→ **Aim of the task**:
Which lines in the records below include the word "Wednesday"? Report each of them in full.

----------------------------------------

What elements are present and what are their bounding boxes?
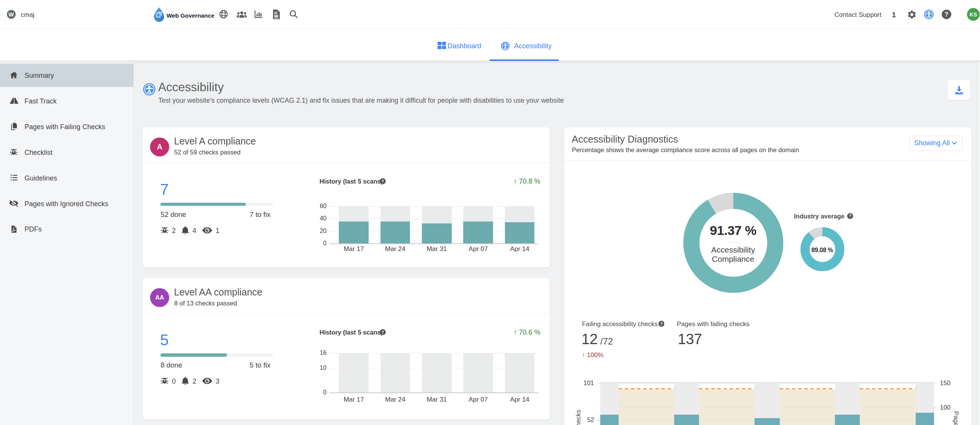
svg-text:Failing checks: Failing checks: [575, 410, 582, 425]
svg-text:Pages: Pages: [952, 411, 960, 425]
svg-text:?: ?: [382, 330, 384, 334]
svg-text:?: ?: [660, 322, 662, 326]
svg-text:?: ?: [382, 179, 384, 184]
svg-text:?: ?: [849, 214, 851, 218]
svg-text:?: ?: [945, 11, 949, 18]
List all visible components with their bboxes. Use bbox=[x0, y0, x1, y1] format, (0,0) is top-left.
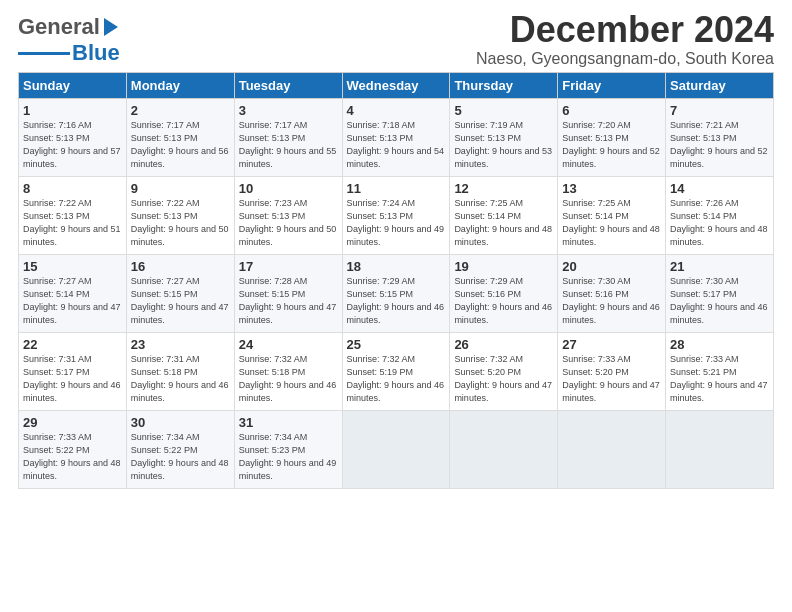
day-details: Sunrise: 7:23 AMSunset: 5:13 PMDaylight:… bbox=[239, 197, 338, 249]
calendar-table: Sunday Monday Tuesday Wednesday Thursday… bbox=[18, 72, 774, 489]
day-number: 30 bbox=[131, 415, 230, 430]
day-details: Sunrise: 7:20 AMSunset: 5:13 PMDaylight:… bbox=[562, 119, 661, 171]
day-number: 19 bbox=[454, 259, 553, 274]
page: General Blue December 2024 Naeso, Gyeong… bbox=[0, 0, 792, 499]
day-number: 4 bbox=[347, 103, 446, 118]
day-number: 31 bbox=[239, 415, 338, 430]
day-details: Sunrise: 7:19 AMSunset: 5:13 PMDaylight:… bbox=[454, 119, 553, 171]
day-details: Sunrise: 7:25 AMSunset: 5:14 PMDaylight:… bbox=[454, 197, 553, 249]
day-number: 1 bbox=[23, 103, 122, 118]
svg-marker-0 bbox=[104, 18, 118, 36]
table-row bbox=[342, 410, 450, 488]
logo-arrow-icon bbox=[100, 18, 122, 36]
day-details: Sunrise: 7:27 AMSunset: 5:14 PMDaylight:… bbox=[23, 275, 122, 327]
table-row: 26 Sunrise: 7:32 AMSunset: 5:20 PMDaylig… bbox=[450, 332, 558, 410]
logo-text-general: General bbox=[18, 14, 100, 40]
day-number: 5 bbox=[454, 103, 553, 118]
day-details: Sunrise: 7:32 AMSunset: 5:18 PMDaylight:… bbox=[239, 353, 338, 405]
day-details: Sunrise: 7:28 AMSunset: 5:15 PMDaylight:… bbox=[239, 275, 338, 327]
logo: General Blue bbox=[18, 14, 122, 66]
table-row: 31 Sunrise: 7:34 AMSunset: 5:23 PMDaylig… bbox=[234, 410, 342, 488]
calendar-week-3: 15 Sunrise: 7:27 AMSunset: 5:14 PMDaylig… bbox=[19, 254, 774, 332]
day-details: Sunrise: 7:31 AMSunset: 5:18 PMDaylight:… bbox=[131, 353, 230, 405]
table-row: 20 Sunrise: 7:30 AMSunset: 5:16 PMDaylig… bbox=[558, 254, 666, 332]
table-row bbox=[558, 410, 666, 488]
table-row: 27 Sunrise: 7:33 AMSunset: 5:20 PMDaylig… bbox=[558, 332, 666, 410]
day-details: Sunrise: 7:29 AMSunset: 5:16 PMDaylight:… bbox=[454, 275, 553, 327]
table-row: 7 Sunrise: 7:21 AMSunset: 5:13 PMDayligh… bbox=[666, 98, 774, 176]
table-row: 24 Sunrise: 7:32 AMSunset: 5:18 PMDaylig… bbox=[234, 332, 342, 410]
header-tuesday: Tuesday bbox=[234, 72, 342, 98]
day-details: Sunrise: 7:30 AMSunset: 5:16 PMDaylight:… bbox=[562, 275, 661, 327]
header-thursday: Thursday bbox=[450, 72, 558, 98]
day-number: 20 bbox=[562, 259, 661, 274]
title-area: December 2024 Naeso, Gyeongsangnam-do, S… bbox=[476, 10, 774, 68]
day-details: Sunrise: 7:27 AMSunset: 5:15 PMDaylight:… bbox=[131, 275, 230, 327]
day-number: 11 bbox=[347, 181, 446, 196]
header-row: Sunday Monday Tuesday Wednesday Thursday… bbox=[19, 72, 774, 98]
day-number: 21 bbox=[670, 259, 769, 274]
logo-text-blue: Blue bbox=[72, 40, 120, 66]
table-row: 5 Sunrise: 7:19 AMSunset: 5:13 PMDayligh… bbox=[450, 98, 558, 176]
table-row bbox=[666, 410, 774, 488]
day-details: Sunrise: 7:30 AMSunset: 5:17 PMDaylight:… bbox=[670, 275, 769, 327]
table-row: 16 Sunrise: 7:27 AMSunset: 5:15 PMDaylig… bbox=[126, 254, 234, 332]
day-number: 10 bbox=[239, 181, 338, 196]
calendar-week-1: 1 Sunrise: 7:16 AMSunset: 5:13 PMDayligh… bbox=[19, 98, 774, 176]
day-details: Sunrise: 7:17 AMSunset: 5:13 PMDaylight:… bbox=[131, 119, 230, 171]
day-number: 28 bbox=[670, 337, 769, 352]
day-number: 12 bbox=[454, 181, 553, 196]
day-number: 17 bbox=[239, 259, 338, 274]
header-sunday: Sunday bbox=[19, 72, 127, 98]
day-number: 14 bbox=[670, 181, 769, 196]
day-number: 25 bbox=[347, 337, 446, 352]
day-details: Sunrise: 7:33 AMSunset: 5:22 PMDaylight:… bbox=[23, 431, 122, 483]
table-row: 22 Sunrise: 7:31 AMSunset: 5:17 PMDaylig… bbox=[19, 332, 127, 410]
table-row: 21 Sunrise: 7:30 AMSunset: 5:17 PMDaylig… bbox=[666, 254, 774, 332]
table-row: 3 Sunrise: 7:17 AMSunset: 5:13 PMDayligh… bbox=[234, 98, 342, 176]
table-row: 15 Sunrise: 7:27 AMSunset: 5:14 PMDaylig… bbox=[19, 254, 127, 332]
day-details: Sunrise: 7:33 AMSunset: 5:20 PMDaylight:… bbox=[562, 353, 661, 405]
header-wednesday: Wednesday bbox=[342, 72, 450, 98]
day-number: 6 bbox=[562, 103, 661, 118]
table-row: 8 Sunrise: 7:22 AMSunset: 5:13 PMDayligh… bbox=[19, 176, 127, 254]
day-details: Sunrise: 7:18 AMSunset: 5:13 PMDaylight:… bbox=[347, 119, 446, 171]
day-number: 22 bbox=[23, 337, 122, 352]
day-details: Sunrise: 7:33 AMSunset: 5:21 PMDaylight:… bbox=[670, 353, 769, 405]
calendar-week-4: 22 Sunrise: 7:31 AMSunset: 5:17 PMDaylig… bbox=[19, 332, 774, 410]
table-row: 9 Sunrise: 7:22 AMSunset: 5:13 PMDayligh… bbox=[126, 176, 234, 254]
table-row bbox=[450, 410, 558, 488]
day-details: Sunrise: 7:17 AMSunset: 5:13 PMDaylight:… bbox=[239, 119, 338, 171]
day-details: Sunrise: 7:32 AMSunset: 5:19 PMDaylight:… bbox=[347, 353, 446, 405]
table-row: 28 Sunrise: 7:33 AMSunset: 5:21 PMDaylig… bbox=[666, 332, 774, 410]
day-number: 9 bbox=[131, 181, 230, 196]
table-row: 17 Sunrise: 7:28 AMSunset: 5:15 PMDaylig… bbox=[234, 254, 342, 332]
logo-underline bbox=[18, 52, 70, 55]
day-details: Sunrise: 7:25 AMSunset: 5:14 PMDaylight:… bbox=[562, 197, 661, 249]
month-title: December 2024 bbox=[476, 10, 774, 50]
day-number: 23 bbox=[131, 337, 230, 352]
header-saturday: Saturday bbox=[666, 72, 774, 98]
day-details: Sunrise: 7:22 AMSunset: 5:13 PMDaylight:… bbox=[23, 197, 122, 249]
header: General Blue December 2024 Naeso, Gyeong… bbox=[18, 10, 774, 68]
day-details: Sunrise: 7:34 AMSunset: 5:23 PMDaylight:… bbox=[239, 431, 338, 483]
day-details: Sunrise: 7:26 AMSunset: 5:14 PMDaylight:… bbox=[670, 197, 769, 249]
day-details: Sunrise: 7:32 AMSunset: 5:20 PMDaylight:… bbox=[454, 353, 553, 405]
day-details: Sunrise: 7:21 AMSunset: 5:13 PMDaylight:… bbox=[670, 119, 769, 171]
day-details: Sunrise: 7:29 AMSunset: 5:15 PMDaylight:… bbox=[347, 275, 446, 327]
header-friday: Friday bbox=[558, 72, 666, 98]
day-number: 15 bbox=[23, 259, 122, 274]
table-row: 30 Sunrise: 7:34 AMSunset: 5:22 PMDaylig… bbox=[126, 410, 234, 488]
day-number: 16 bbox=[131, 259, 230, 274]
day-number: 18 bbox=[347, 259, 446, 274]
table-row: 13 Sunrise: 7:25 AMSunset: 5:14 PMDaylig… bbox=[558, 176, 666, 254]
day-number: 29 bbox=[23, 415, 122, 430]
table-row: 4 Sunrise: 7:18 AMSunset: 5:13 PMDayligh… bbox=[342, 98, 450, 176]
table-row: 1 Sunrise: 7:16 AMSunset: 5:13 PMDayligh… bbox=[19, 98, 127, 176]
calendar-week-5: 29 Sunrise: 7:33 AMSunset: 5:22 PMDaylig… bbox=[19, 410, 774, 488]
day-number: 2 bbox=[131, 103, 230, 118]
table-row: 23 Sunrise: 7:31 AMSunset: 5:18 PMDaylig… bbox=[126, 332, 234, 410]
table-row: 10 Sunrise: 7:23 AMSunset: 5:13 PMDaylig… bbox=[234, 176, 342, 254]
day-details: Sunrise: 7:34 AMSunset: 5:22 PMDaylight:… bbox=[131, 431, 230, 483]
table-row: 14 Sunrise: 7:26 AMSunset: 5:14 PMDaylig… bbox=[666, 176, 774, 254]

----------------------------------------

→ **Reply to the exercise**:
calendar-table: Sunday Monday Tuesday Wednesday Thursday… bbox=[18, 72, 774, 489]
header-row: Sunday Monday Tuesday Wednesday Thursday… bbox=[19, 72, 774, 98]
header-wednesday: Wednesday bbox=[342, 72, 450, 98]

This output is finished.